Make training more challenging and more demanding than the competition your athletes are targeting;
Great coaches realize that competition is not the time to find out where your athletes’ physical and mental limits are. Training needs to be more challenging and more demanding – physically, mentally, technically, tactically, emotionally – than the competition your athletes are preparing for.
Example: A few weeks before a major international professional Tennis Championship I observed a leading professional player play 6 sets of 9 games (i.e. first player to 9 games with a 2 game lead, e.g. 9-7) and against 4 different training opponents (one left handed and three right handed), i.e. as opposed to a standard competition match of 5 sets of 6 games against 1 opponent. His coach made the training practice tougher, more challenging, more demanding and more difficult than any tournament match could ever be. Result…he won!

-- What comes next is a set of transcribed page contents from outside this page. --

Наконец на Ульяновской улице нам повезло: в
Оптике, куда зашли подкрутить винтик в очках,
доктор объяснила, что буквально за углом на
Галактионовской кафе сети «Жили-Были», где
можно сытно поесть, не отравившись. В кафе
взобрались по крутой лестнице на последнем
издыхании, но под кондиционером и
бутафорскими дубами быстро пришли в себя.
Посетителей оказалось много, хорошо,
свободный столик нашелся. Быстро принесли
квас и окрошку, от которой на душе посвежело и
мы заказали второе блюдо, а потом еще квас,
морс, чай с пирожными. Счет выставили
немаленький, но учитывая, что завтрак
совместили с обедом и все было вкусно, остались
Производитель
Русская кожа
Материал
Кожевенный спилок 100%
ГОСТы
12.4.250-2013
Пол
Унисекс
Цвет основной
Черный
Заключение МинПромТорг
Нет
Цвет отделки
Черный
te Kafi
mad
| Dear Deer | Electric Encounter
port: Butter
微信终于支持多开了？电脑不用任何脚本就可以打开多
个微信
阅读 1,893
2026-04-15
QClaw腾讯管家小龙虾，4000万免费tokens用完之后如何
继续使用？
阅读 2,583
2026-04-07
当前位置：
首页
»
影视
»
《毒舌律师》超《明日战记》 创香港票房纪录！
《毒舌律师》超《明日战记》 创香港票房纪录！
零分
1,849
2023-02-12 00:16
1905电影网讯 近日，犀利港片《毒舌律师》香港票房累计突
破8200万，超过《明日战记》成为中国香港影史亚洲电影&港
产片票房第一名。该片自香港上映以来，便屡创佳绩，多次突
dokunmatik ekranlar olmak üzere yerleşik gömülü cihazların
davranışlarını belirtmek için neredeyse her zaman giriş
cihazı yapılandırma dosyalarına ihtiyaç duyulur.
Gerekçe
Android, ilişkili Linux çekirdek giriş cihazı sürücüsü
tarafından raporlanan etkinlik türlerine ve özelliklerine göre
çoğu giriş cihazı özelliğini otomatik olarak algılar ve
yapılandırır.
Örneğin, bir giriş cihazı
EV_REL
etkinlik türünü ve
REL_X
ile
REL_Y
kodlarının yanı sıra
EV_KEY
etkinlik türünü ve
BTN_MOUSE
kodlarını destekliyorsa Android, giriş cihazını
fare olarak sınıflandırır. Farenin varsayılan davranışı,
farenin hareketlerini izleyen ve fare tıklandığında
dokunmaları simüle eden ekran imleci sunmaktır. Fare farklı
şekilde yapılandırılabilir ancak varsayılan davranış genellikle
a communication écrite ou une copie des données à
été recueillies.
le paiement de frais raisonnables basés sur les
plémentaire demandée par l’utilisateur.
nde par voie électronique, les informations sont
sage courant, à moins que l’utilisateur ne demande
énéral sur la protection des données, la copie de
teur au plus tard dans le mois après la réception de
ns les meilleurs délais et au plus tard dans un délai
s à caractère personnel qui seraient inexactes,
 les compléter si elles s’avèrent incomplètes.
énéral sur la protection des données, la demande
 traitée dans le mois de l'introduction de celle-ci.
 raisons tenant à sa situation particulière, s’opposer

Learn and develop as a coach at a faster rate than your athletes;
Great coaches realize that success is a moving target and to stay relevant they must be committed to life-long learning, honest personal and professional evaluation and continuous improvement.
Example: A swimming coach realized that two of the athletes in his team had the potential to be world record holders but that he had not coached world record holders previously. He raised some money and invited two world class coaches from other nations to come and honestly review his coaching and his program regularly to ensure his knowledge and skills were also world class. Result: One world record.
Accelerate your rate of learning faster than your opposition;
The Internet has insured that there are no secrets in sport. Everyone knows what you know. Anyone can get anything, anytime, anywhere and for free. Everyone is learning something everyday. Great coaches understand this and strive to accelerate their rate of learning faster than their opposing coaches.
Example: A high performance rugby coach with an outstanding success rate at the highest level spent one month each year, immediately following the end of the competitive season traveling the world learning from other coaches in other sports in other nations to ensure his rate of learning and development was superior to other coaches in his sport. Result…the most outstanding coaching record in professional rugby.